A mosquito buzzed in my ear. The light tickle of another landing on my arm had me scrubbing the shotgun barrel across my skin to chase it away.
The act reminded me just how strong habit ran in humans. Even with the horror-show at every turn and the creepy sensation that each step took me closer to needing a coffin of my own, I couldn’t stand the thought of the insect sticking her needle-like snout into me. I knew it was a “her” too. Only the female of the species fed on blood.

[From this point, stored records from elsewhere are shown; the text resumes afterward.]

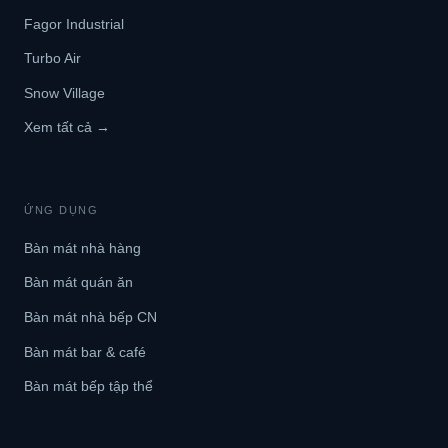
Fagor Industrial
Turbo Air
Snow Village
Xem tất cả →
ỨNG DỤNG
Bàn mát nhà hàng
Bàn mát quán ăn
Bàn mát nhà bếp CN
Bàn mát bar & café
Bàn mát bếp tập thể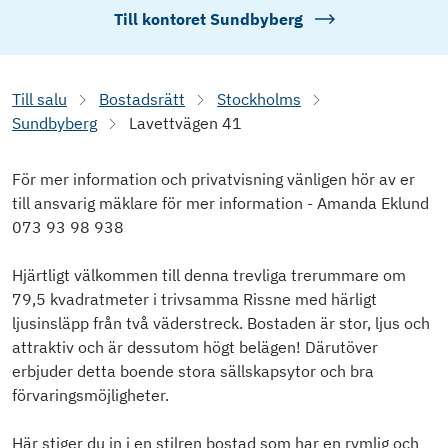
Till kontoret
Sundbyberg
Till salu
Bostadsrätt
Stockholms
Sundbyberg
Lavettvägen 41
För mer information och privatvisning vänligen hör av er
till ansvarig mäklare för mer information - Amanda Eklund
073 93 98 938
Hjärtligt välkommen till denna trevliga trerummare om
79,5 kvadratmeter i trivsamma Rissne med härligt
ljusinsläpp från två väderstreck. Bostaden är stor, ljus och
attraktiv och är dessutom högt belägen! Därutöver
erbjuder detta boende stora sällskapsytor och bra
förvaringsmöjligheter.
Här stiger du in i en stilren bostad som har en rymlig och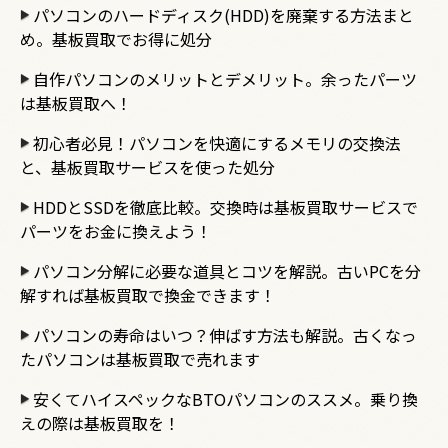
パソコンのハードディスク(HDD)を廃棄する方法まと
め。基板買取でお得に処分
自作パソコンのメリットとデメリット。余ったパーツ
は基板買取へ！
初心者必見！パソコンを快適にするメモリの交換法
と、基板買取サービスを使った処分
HDDとSSDを徹底比較。交換時は基板買取サービスで
パーツをお金に換えよう！
パソコン分解に必要な道具とコツを解説。古いPCを分
解すれば基板買取で換金できます！
パソコンの寿命はいつ？伸ばす方法も解説。古くなっ
たパソコンは基板買取で売れます
安くてハイスペックなBTOパソコンのススメ。乗り換
えの際は基板買取を！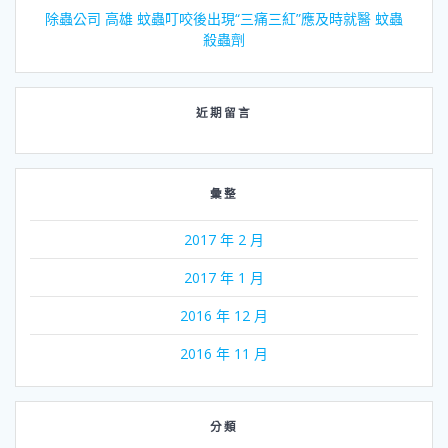
除蟲公司 高雄 蚊蟲叮咬後出現“三痛三紅”應及時就醫 蚊蟲
殺蟲劑
近期留言
彙整
2017 年 2 月
2017 年 1 月
2016 年 12 月
2016 年 11 月
分類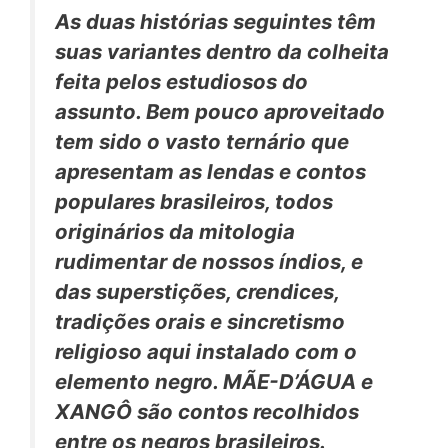
As duas histórias seguintes têm
suas variantes dentro da colheita
feita pelos estudiosos do
assunto. Bem pouco aproveitado
tem sido o vasto ternário que
apresentam as lendas e contos
populares brasileiros, todos
originários da mitologia
rudimentar de nossos índios, e
das superstições, crendices,
tradições orais e sincretismo
religioso aqui instalado com o
elemento negro. MÃE-D’ÁGUA e
XANGÔ são contos recolhidos
entre os negros brasileiros.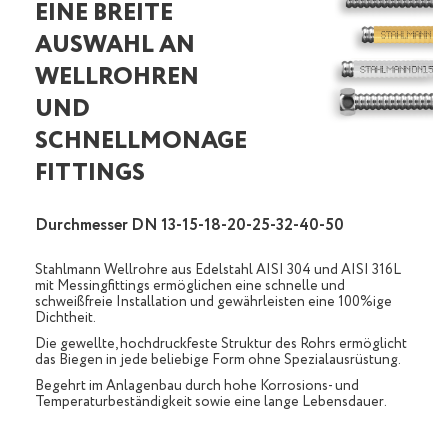
EINE BREITE
AUSWAHL AN
WELLROHREN
UND
SCHNELLMONAGE
FITTINGS
Durchmesser DN 13-15-18-20-25-32-40-50
Stahlmann Wellrohre aus Edelstahl AISI 304 und AISI 316L
mit Messingfittings ermöglichen eine schnelle und
schweißfreie Installation und gewährleisten eine 100%ige
Dichtheit.
Die gewellte, hochdruckfeste Struktur des Rohrs ermöglicht
das Biegen in jede beliebige Form ohne Spezialausrüstung.
Begehrt im Anlagenbau durch hohe Korrosions- und
Temperaturbeständigkeit sowie eine lange Lebensdauer.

The driver’s door opened easily when I tried the handle. Yellow light spilled over the interior. The outside of the Suburban projected a sense of power and intimidation. The inside breathed luxury with its soft, tan leather seats and dash that looked like the cockpit of an airplane. Like the camp, the interior of the vehicle was spotless, with everything tucked away perfectly in place. The seats were bare of both keys and any sort of trash. The glove box held an owner’s manual, an odd-looking key I knew could be used to lower the spare tire from under the rear end, and registration and insurance cards. The center console contained a checkbook, a small, pocket-sized road atlas, and a cell phone.